И «война» началась и длилась не один месяц. Весь класс разделился на два лагеря. Наша сторона с колбасниками не здоровалась, не давала списывать и не подсказывала, и, хотя до настоящей драки не доходило, мы всячески выказывали им свое презрение и даже ненависть. В партию наших помимо Лили, ее лучшей подруги и соседки по дому Эди Марчик входили я, отличница Зоя Рубаненко, Оля Стадник, Леня Маслов, Боря Белых, Миша Бондарь, Юра Кузин, Яблоков и не помню кто еще. Среди нас были лучшие ученики, председатель совета отряда, редактор стенгазеты, знаменосец и держатели прочих высоких постов и званий. Мы даже гордились таким расслоением общества; правда, удовольствие в этом находили скорее девочки. Мальчишки не всегда помнили, кто есть кто, и колбасники из их среды иногда заговаривали с нами. Один из них, Витька Иванов, даже положил Лиле в тетрадь любовную записку, которую она нам всем прочитала вслух и на глазах у влюбленного Иванова разорвала. Записки она, впрочем, получала и от других. Колька Яблоков написал ей: «Лиля, я тебя люблю. Пойдем с тобой вечером на Ч. П.» Лиля рассмеялась: «Никуда я с тобой не собираюсь идти, но скажи, ради Бога, что такое «Ч. П.»?» Оказалось, что это Чистые пруды. Лиля любила только Леню Маслова, а он ее. Когда она болела, он вместе с Эдей даже ходил навещать ее.
Как мы помирились с колбасниками, я не помню – кажется, положение в классе стало известно нашей Елене (Григорьевне), и нас заставили прекратить вражду.

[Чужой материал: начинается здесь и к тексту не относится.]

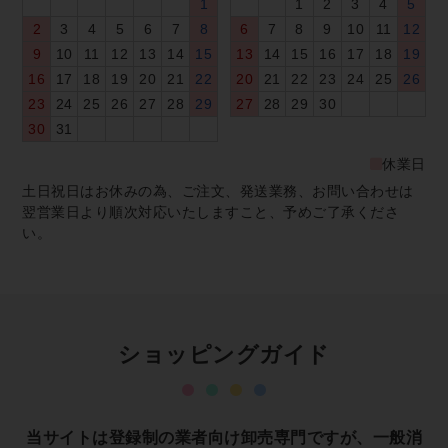
1
1
2
3
4
5
2
3
4
5
6
7
8
6
7
8
9
10
11
12
9
10
11
12
13
14
15
13
14
15
16
17
18
19
16
17
18
19
20
21
22
20
21
22
23
24
25
26
23
24
25
26
27
28
29
27
28
29
30
30
31
休業日
土日祝日はお休みの為、ご注文、発送業務、お問い合わせは
翌営業日より順次対応いたしますこと、予めご了承くださ
い。
ショッピングガイド
当サイトは登録制の業者向け卸売専門ですが、一般消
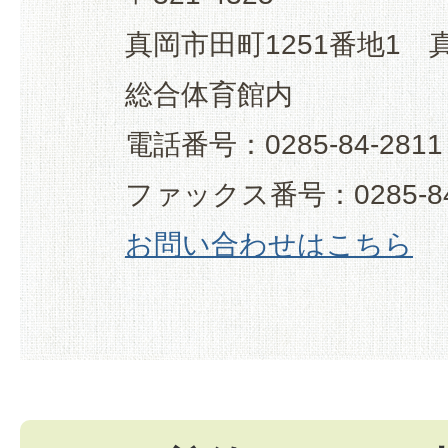
真岡市田町1251番地1
総合体育館内
電話番号：0285-84-2811
ファックス番号：0285-84
お問い合わせはこちら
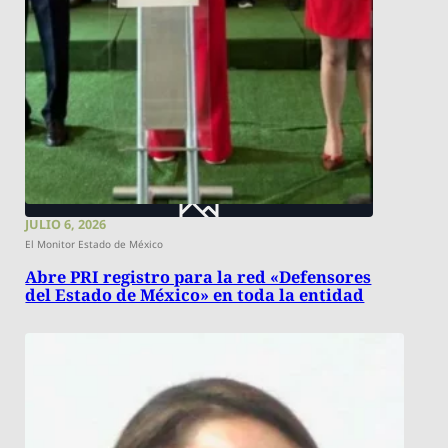
JULIO 6, 2026
El Monitor Estado de México
Abre PRI registro para la red «Defensores
del Estado de México» en toda la entidad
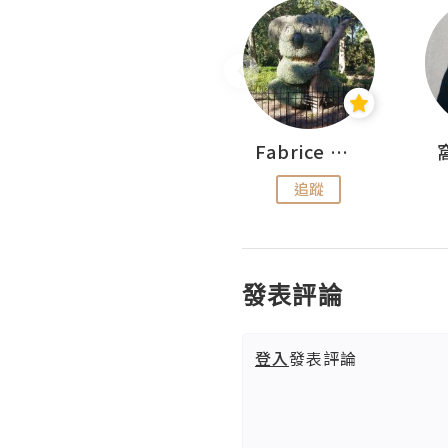
Sohyeon_sharing
Fabrice 嚐味
追蹤
追蹤
發表評論
登入
發表評論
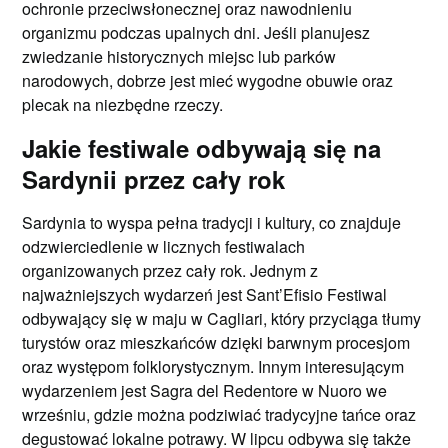
ochronie przeciwsłonecznej oraz nawodnieniu
organizmu podczas upalnych dni. Jeśli planujesz
zwiedzanie historycznych miejsc lub parków
narodowych, dobrze jest mieć wygodne obuwie oraz
plecak na niezbędne rzeczy.
Jakie festiwale odbywają się na
Sardynii przez cały rok
Sardynia to wyspa pełna tradycji i kultury, co znajduje
odzwierciedlenie w licznych festiwalach
organizowanych przez cały rok. Jednym z
najważniejszych wydarzeń jest Sant’Efisio Festiwal
odbywający się w maju w Cagliari, który przyciąga tłumy
turystów oraz mieszkańców dzięki barwnym procesjom
oraz występom folklorystycznym. Innym interesującym
wydarzeniem jest Sagra del Redentore w Nuoro we
wrześniu, gdzie można podziwiać tradycyjne tańce oraz
degustować lokalne potrawy. W lipcu odbywa się także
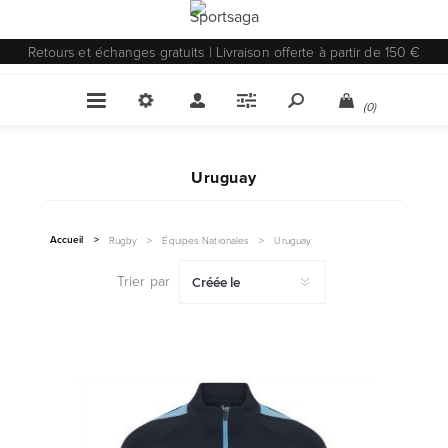
Retours et échanges gratuits | Livraison offerte à partir de 150 €
(0)
Uruguay
Accueil
>
Rugby
>
Équipes Nationales
>
Uruguay
Trier par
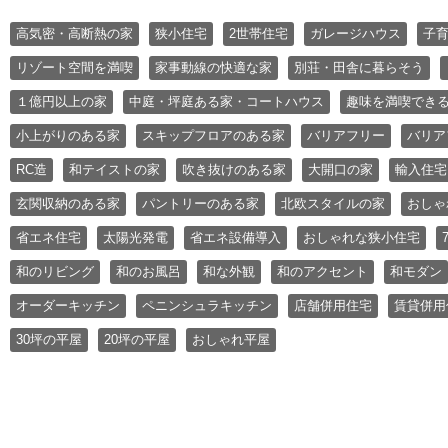
高気密・高断熱の家
狭小住宅
2世帯住宅
ガレージハウス
子
リゾート空間を満喫
家事動線の快適な家
別荘・田舎に暮らそう
１億円以上の家
中庭・坪庭ある家・コートハウス
趣味を満喫でき
小上がりのある家
スキップフロアのある家
バリアフリー
バリア
RC造
和テイストの家
吹き抜けのある家
大開口の家
輸入住宅
玄関収納のある家
パントリーのある家
北欧スタイルの家
おしゃ
省エネ住宅
太陽光発電
省エネ設備導入
おしゃれな狭小住宅
和のリビング
和のお風呂
和な外観
和のアクセント
和モダン
オーダーキッチン
ペニンシュラキッチン
店舗併用住宅
賃貸併用
30坪の平屋
20坪の平屋
おしゃれ平屋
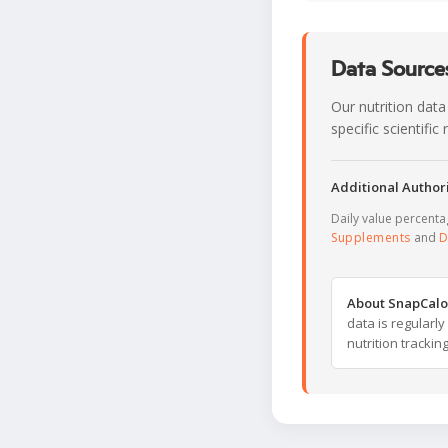
Data Sources
Our nutrition data
specific scientifi
Additional Authori
Daily value percent
Supplements
and
D
About SnapCalo
data is regularl
nutrition trackin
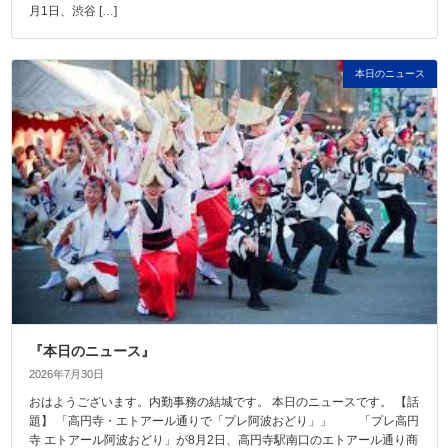
月1日、渋谷 […]
本日のニュース
『本日のニュース』
2026年7月30日
おはようございます。内勤事務の結城です。 本日のニュースです。 【話
題】 「高円寺・エトアール通りで「プレ阿波おどり」」 「プレ高円
寺 エトアール阿波おどり」が8月2日、高円寺駅南口のエトアール通り商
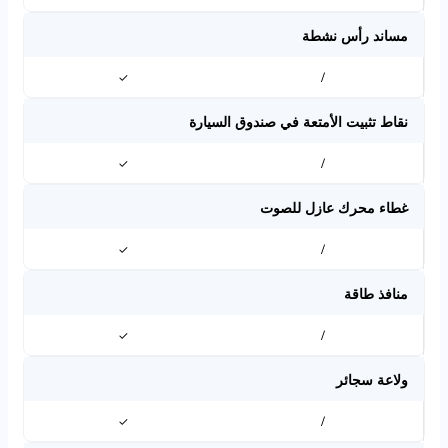
مساند رأس نشطة
✓
/
نقاط تثبيت الأمتعة في صندوق السيارة
✓
/
غطاء محرك عازل للصوت
✓
/
منافذ طاقة
✓
/
ولاعة سجائر
✓
/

Лиля и я обычно приходили в школу раньше всех, когда дверь была еще заперта, тогда мы стояли и разговаривали. Чаще всего Лиля рассказывала про своего папу, которого очень любила. Он был командиром Красной армии, героем Гражданской войны; Лиля с гордостью носила вместо портфеля его планшетку, показывала, какую он ей подарил красивую ручку-самописку. Как-то она пригласила меня пойти в Сандуновские бани. Я никогда еще не бывала в бане, поэтому с удовольствием пошла. Я старалась делать все как она; помывшись, тоже завязала волосы полотенцем, и она повела меня в бассейн. Она прекрасно плавала и стала учить меня, умевшую только барахтаться по-собачьи. Потом она, к моему ужасу, нырнула на самое дно: «Встань на меня, – сказала она, – и не бойся. Посмотришь, как я долго умею не дышать». Встать на нее как следует я не смогла, вода все время подбрасывала меня кверху, а больше всего я боялась, как бы Лиля не утонула. Я совсем забыла, что она моя соперница. По дороге домой она сказала: «Эх, жаль все-таки, что мы помирились с колбасниками, как нам хорошо было без них». Тогда я впервые поинтересовалась у нее, почему, собственно, наши противники назывались колбасниками. Оказалось, что давно, еще в третьем классе, Нина Голышева, которую все недолюбливали как зубрилу и подлизу, сказала учителю, что не была накануне в школе, потому что отравилась колбасой. Вот тогда ее и дразнили какое-то время колбасницей.